**Records for the task:**
== Segment start ==

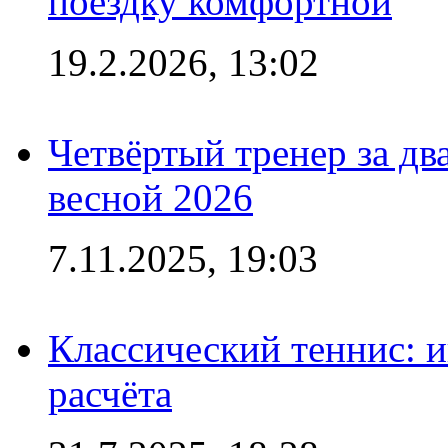
поездку комфортной
19.2.2026, 13:02
Четвёртый тренер за два
весной 2026
7.11.2025, 19:03
Классический теннис: и
расчёта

== Segment end ==

**Task directions:**
Return the records above exactly as written, but without any of the pictures.

**Answer to this task:**
поездку комфортной
19.2.2026, 13:02
Четвёртый тренер за два
весной 2026
7.11.2025, 19:03
Классический теннис: и
расчёта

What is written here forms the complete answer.